Esslingen: Adenauerbrücke dicht – jahrelang gewarnt, nichts vorbereitet

Jahrelang wurde gewarnt, doch anstatt frühzeitig Alternativen und Neubau zu planen, übte sich die Stadt im Nichtsstun. Nun ist die Brücke gesperrt, eine Reparatur laut Gutachtern nicht möglich.

Screenprint: Regio TV

Deutschlands Brückendesaster geht in die nächste Runde: Jetzt steht die nächste große Stadt vor einem Verkehrschaos, diesmal in Baden-Württemberg: Seit Freitag ist in Esslingen am Neckar der nördliche Teil der Adenauerbrücke für Kraftfahrzeuge für lange Jahre gesperrt worden. Stadteinwärts dürfen zwischen B10 und Neckarinsel nur noch Busse und Einsatzfahrzeuge fahren. Die Brücke über den Neckar ist eine zentrale Nord-Süd-Verbindung Esslingens. Rund 30.000 Fahrzeuge nutzten sie täglich. Nun werden sie über die Vogelsang- und über die Dieter-Roser-Brücke umgeleitet – ohnehin bereits belastete Verbindungen.

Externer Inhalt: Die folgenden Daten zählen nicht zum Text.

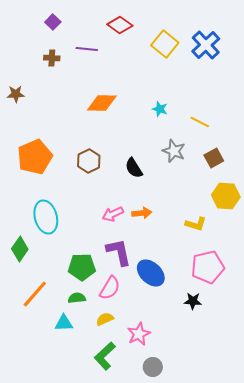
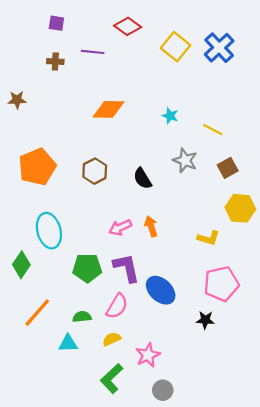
purple square: (53, 22) -> (56, 23), turned -35
orange arrow: (142, 213) -> (151, 226), turned -102
green pentagon: (82, 267) -> (87, 268), moved

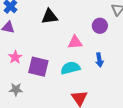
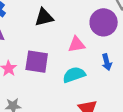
purple circle: (100, 26) -> (104, 22), size x1.5
purple square: (38, 67) -> (37, 62), moved

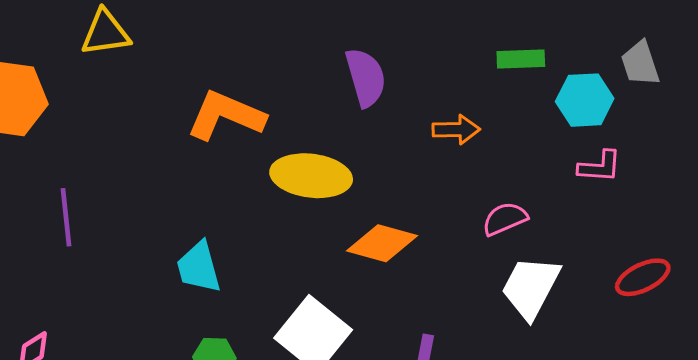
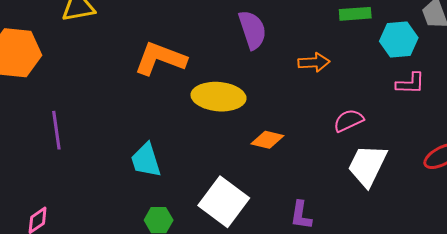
orange diamond: (382, 243) -> (267, 140), size x0.7

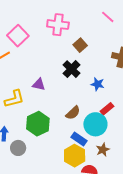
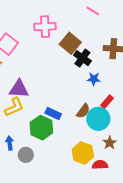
brown square: (80, 45) -> (70, 43), size x1.5
black cross: (71, 69) -> (82, 58), moved
purple triangle: (39, 84) -> (19, 89), moved, size x1.5
brown semicircle: (73, 113) -> (83, 111), moved
blue rectangle: (79, 139) -> (53, 113), moved

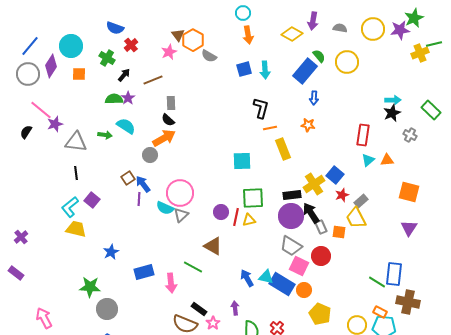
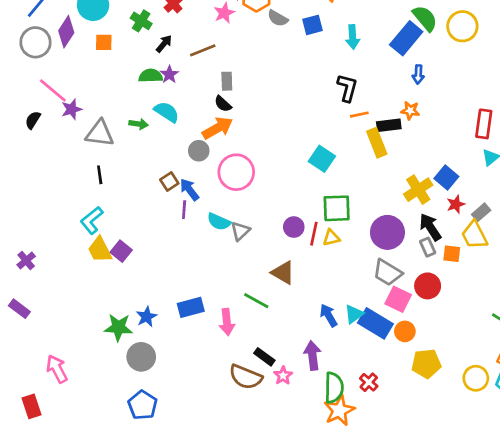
green semicircle: (319, 56) -> (425, 18), size x1.5
blue square: (244, 69) -> (313, 25), moved
cyan square: (242, 161) -> (322, 159), turned 36
pink circle: (180, 193) -> (236, 172), moved
black rectangle: (292, 195) -> (389, 125), moved
purple square: (92, 200) -> (121, 251), moved
black arrow: (311, 213) -> (430, 227), moved
yellow trapezoid: (76, 229) -> (100, 250), turned -130
blue star: (111, 252) -> (147, 317), moved
cyan triangle: (266, 277) -> (354, 314), turned -49
purple arrow: (235, 308) -> (313, 356), size x1.5
yellow pentagon: (320, 314) -> (426, 364), turned -30

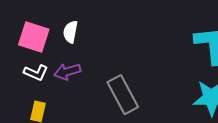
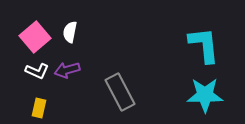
pink square: (34, 37) -> (35, 37), turned 32

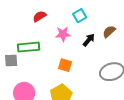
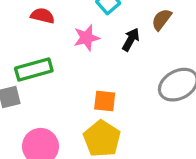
red semicircle: (40, 16) -> (43, 16), turned 56
orange square: (65, 65) -> (105, 101), moved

Gutachter fanden in sämtlichen untersuchten Spannelementen Risse, einzelne Spannglieder sind angerissen oder bereits gebrochen. Der Anfang der siebziger Jahre verbaute Spannstahl ist anfällig für Spannungsrisskorrosion; hinzu kommen Baumängel. Eine Reparatur der innenliegenden Schäden ist laut Stadt nicht möglich.

Überraschend kommt das Desaster dennoch nicht. Schon 2012 warnte das Tiefbauamt vor dem kritischen Zustand der Esslinger Brücken und weiteren Sperrungen. Seit 2018 wurde über eine neue Trasse nachgedacht, 2022 eine Machbarkeitsstudie für rund 500.000 Euro beschlossen. Noch im März 2026 hoffte die Stadt, die Brücke durch Lastbeschränkungen bis in die dreißiger Jahre nutzen zu können.

Fassungslos mussten die Esslinger nun anhören, was ihr SPD-Oberbürgermeister Matthias Klopfer ungerührt und lapidar von sich gab: „Wie Sie wissen, sind wir damit in Esslingen kein Einzelfall, sondern viele Brücken in Deutschland mussten in den letzten Wochen und Monaten gesperrt werden … Unsere Gutachter kommen deshalb zu einem eindeutigen Ergebnis: Der Großteil der Adenauerbrücke muss für den PKW und LKW Verkehr gesperrt werden.“ Er dankt den Esslingern „heute schon für Ihr Verständnis und für Ihre Geduld für die kommenden Jahre.“

Eine Ersatzbrücke oder baureife Neubauplanung für die marode 55 Jahre alte Brücke gibt es nicht. Ein Konzept soll erst im Oktober vorliegen. Allein bis zum Beschluss eines Neubaues werden einige Jahre vergehen. Der Neubau selbst könnte mehr als 100 Millionen Euro kosten und bis zu zehn Jahre dauern.

Für die Esslinger, die zur Arbeit fahren müssen, bedeutet das einen erheblichen Zeitverlust, zumal viele Alternativrouten auf Tempo 30 begrenzt wurden. Jahrelanges Vertagen und Hoffen war die Devise im Rathaus, anstatt rechtzeitig Alternativen zu schaffen. Bis es nicht mehr gut ging, und Esslingens zentrale Verkehrsader ausfällt.

Und das in dem einstigen Musterland, das früher stolz auf seine funktionierende Infrastruktur war.

In dem einst von Friedrich I. Barbarossa zur Freien Reichsstadt erhobenen Esslingen wurden bei der letzten Landtagswahl übrigens die Grünen mit 36,5 Prozent als stärkste Partei vor CDU mit 28,6 und AfD mit 13,6 Prozent gewählt.